Kriteria lain yang akan muncul adalah bagaimana kita mendemonstrasikan Islam
ketika kita berhubungan dengan orang lain. Entah itu dengan bawahan atau atasan
kita, klien kita, tetangga dan sebagainya. Barangkali salah satu cara yang
paling baik untuk berbagi ilmu tersebut adalah dengan mengekspresikannya
melalui profesi kita masing-masing, baik sebagai seorang dokter di rumah sakit
atau seorang peneliti di laboratorium dan lain sebagainya.
Keempat, mau
mendengarkan dan tanggap situasi. Kita lihat bagaimana Rasulullah SAW bersikap
dalam mengambil sebuah keputusan. Banyak orang yang datang kepada Rasulullah
SAW untuk mengadu. Namun sebelum beliau mengeluarkan suatu keputusan, terlebih
dahulu beliau mencari informasi yang lebih banyak lagi. Keputusan dari
Rasulullah SAW baru akan keluar setelah beliau merasa cukup dan memahami
persoalan dan situasi yang dihadapinya. Keinginan untuk mau mendengarkan orang
lain, dan memahami apa yang didengar serta mengeluarkan keputusan tersebut
sesuai dengan ketetapan Alquran dan syari’ah, merupakan kriteria yang telah
diterapkan oleh Rasulullah SAW dalam kehidupannya. Dan tanggap situasi tidak
selamanya berati memberikan solusi terhadap suatu persoalan pada saat itu juga.
Akan tetapi, memberikan solusi atau mengeluarkan keputusan setelah mengumpulkan
beberapa informasi yang cukup terlebih dahulu.
Kelima,
membangkitkan semangat orang lain. Salah satu kualitas Rasulullah SAW yang
paling indah adalah sikap lemah lembut dan kehalusan budi pekertinya serta
komitmennya untuk mengangkat harkat dan martabat manusia. Pokok ajaran Islam
itu universal dan diakui bahkan oleh kalangan non-Muslim sekalipun. Dalam
Islam, untuk menjadi seorang yang mampu mengendalikan roda kehidupan
masyarakat, haruslah berasal dari perasaan cinta dan kerinduan. Kita akan tahu
bahwa kita adalah pemimpin yang efektif bilamana masyarakat sudah percaya
dengan diri mereka sendiri. Yang membuat kita berdecak kagum dengan kepemimpinan
Rasulullah SAW tersebut adalah dimana saat ini tidak ada pemimpin yang mampu
meniru gaya kepemimpinan Rasulullah SAW itu.

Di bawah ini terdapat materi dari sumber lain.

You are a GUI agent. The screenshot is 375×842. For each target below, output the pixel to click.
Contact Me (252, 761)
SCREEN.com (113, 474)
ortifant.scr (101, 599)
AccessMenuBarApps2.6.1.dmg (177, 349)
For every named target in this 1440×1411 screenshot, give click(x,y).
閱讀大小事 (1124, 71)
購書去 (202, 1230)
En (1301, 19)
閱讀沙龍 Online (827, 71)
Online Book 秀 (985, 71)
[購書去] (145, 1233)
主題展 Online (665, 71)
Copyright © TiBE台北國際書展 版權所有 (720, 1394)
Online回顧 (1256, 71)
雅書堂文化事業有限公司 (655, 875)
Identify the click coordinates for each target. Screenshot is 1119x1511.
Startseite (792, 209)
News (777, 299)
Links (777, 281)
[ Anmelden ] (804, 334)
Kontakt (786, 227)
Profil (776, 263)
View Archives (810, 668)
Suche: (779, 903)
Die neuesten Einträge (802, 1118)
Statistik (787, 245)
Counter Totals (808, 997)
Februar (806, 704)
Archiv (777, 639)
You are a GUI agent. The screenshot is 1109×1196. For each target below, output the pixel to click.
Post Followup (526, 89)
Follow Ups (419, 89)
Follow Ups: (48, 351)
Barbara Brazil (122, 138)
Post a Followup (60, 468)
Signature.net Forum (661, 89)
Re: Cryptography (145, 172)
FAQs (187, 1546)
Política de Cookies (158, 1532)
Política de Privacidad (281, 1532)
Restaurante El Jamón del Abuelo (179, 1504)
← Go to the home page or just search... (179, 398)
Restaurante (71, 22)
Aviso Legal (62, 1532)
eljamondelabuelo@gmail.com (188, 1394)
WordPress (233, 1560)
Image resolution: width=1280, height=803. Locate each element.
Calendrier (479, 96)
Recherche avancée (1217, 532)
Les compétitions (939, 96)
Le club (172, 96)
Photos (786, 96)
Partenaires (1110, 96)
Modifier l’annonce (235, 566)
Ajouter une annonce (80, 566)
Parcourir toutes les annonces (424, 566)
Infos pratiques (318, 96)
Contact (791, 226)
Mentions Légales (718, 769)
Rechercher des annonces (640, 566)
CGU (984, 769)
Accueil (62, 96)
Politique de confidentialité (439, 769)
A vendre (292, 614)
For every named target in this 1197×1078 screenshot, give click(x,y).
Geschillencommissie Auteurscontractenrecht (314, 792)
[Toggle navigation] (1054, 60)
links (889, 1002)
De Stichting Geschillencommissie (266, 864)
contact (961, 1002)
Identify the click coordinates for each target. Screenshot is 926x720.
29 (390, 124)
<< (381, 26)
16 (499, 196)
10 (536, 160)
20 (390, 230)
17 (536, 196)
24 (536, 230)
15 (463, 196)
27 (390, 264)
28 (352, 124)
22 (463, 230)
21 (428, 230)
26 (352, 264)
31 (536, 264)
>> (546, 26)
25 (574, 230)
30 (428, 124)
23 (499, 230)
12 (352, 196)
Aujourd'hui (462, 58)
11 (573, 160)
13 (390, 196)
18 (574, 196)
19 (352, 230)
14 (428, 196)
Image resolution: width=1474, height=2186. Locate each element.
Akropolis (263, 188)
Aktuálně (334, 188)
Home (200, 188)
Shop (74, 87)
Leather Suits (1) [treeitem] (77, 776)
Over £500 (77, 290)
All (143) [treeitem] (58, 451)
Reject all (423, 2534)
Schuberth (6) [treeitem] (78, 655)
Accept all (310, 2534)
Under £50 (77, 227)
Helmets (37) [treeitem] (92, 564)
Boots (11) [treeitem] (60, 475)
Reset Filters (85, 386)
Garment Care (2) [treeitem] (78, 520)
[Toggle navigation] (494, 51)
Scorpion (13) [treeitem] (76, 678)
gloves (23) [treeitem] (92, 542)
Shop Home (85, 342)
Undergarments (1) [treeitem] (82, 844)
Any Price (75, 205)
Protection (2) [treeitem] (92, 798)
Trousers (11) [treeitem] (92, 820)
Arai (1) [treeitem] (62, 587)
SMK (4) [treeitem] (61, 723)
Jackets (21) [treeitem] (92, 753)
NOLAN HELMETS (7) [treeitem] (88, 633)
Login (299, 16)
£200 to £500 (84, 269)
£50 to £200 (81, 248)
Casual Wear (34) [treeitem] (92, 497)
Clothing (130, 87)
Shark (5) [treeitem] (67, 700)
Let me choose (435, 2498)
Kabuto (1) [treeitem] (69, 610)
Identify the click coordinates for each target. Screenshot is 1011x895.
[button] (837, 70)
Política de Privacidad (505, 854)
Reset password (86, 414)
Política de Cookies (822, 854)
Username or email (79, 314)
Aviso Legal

Pada saat yang sama, Rasul itu
adalah seorang pakar sosiologi, pemimpin perang, pemimpin bertaraf
internasional, seorang menejer, kepala negara, ahli fisafat dan seorang
visioner, hanya untuk menyebutkan beberapa keahlian yang dimiliki Rasulullah
SAW, dan masih banyak lagi yang tak dapat penulis sebutkan satu per satu.
Melalui Rasulullah ini jualah, kita bisa melihat bahwa Islam adalah agama yang
komprehensif. Dalam al-Qurân surah al-Ahzab ayat 21 ,
لَقَدْ
كَانَ لَكُمْ فِي رَسُولِ اللَّهِ أُسْوَةٌ حَسَنَةٌ لِمَنْ كَانَ يَرْجُو اللَّهَ وَالْيَوْمَ الْآخِرَ وَذَكَرَ اللَّهَ كَثِيرًا
“Sesungguhnya
pada (diri) Rasulullah itu ada suri teladan yang baik bagi orang yang
mengharapkan(rahmat / keridaan) Allah, dan (kedatangan) Hari Akhirat dan dia
banyak menyebut / mengingat Allah”.
Setiap orang
memiliki tanggung jawab kepemimpinan, seperti seorang ayah, guru, menejer di
sebuah perusahaan, pimpinan organisasi, buruh atau karyawan bahkan dalam setiap
pekerjaan yang kita lakukan. Islam adalah “A way of life” yang tidak hanya
terfokus pada persoalan ibadah semata, tapi Islam juga berkaitan dengan semua
urusan kehidupan manusia. Menjadi seorang pemimpin tak hanya mengerti terhadap
tugas dan tanggung jawab saja, namun lebih dari itu, sebagai seorang pemimpin
kita juga dituntut untuk memiliki adab dan memberikan contoh kehidupan seorang
pemimpin yang layak dan patut untuk ditiru oleh masyarakatnya.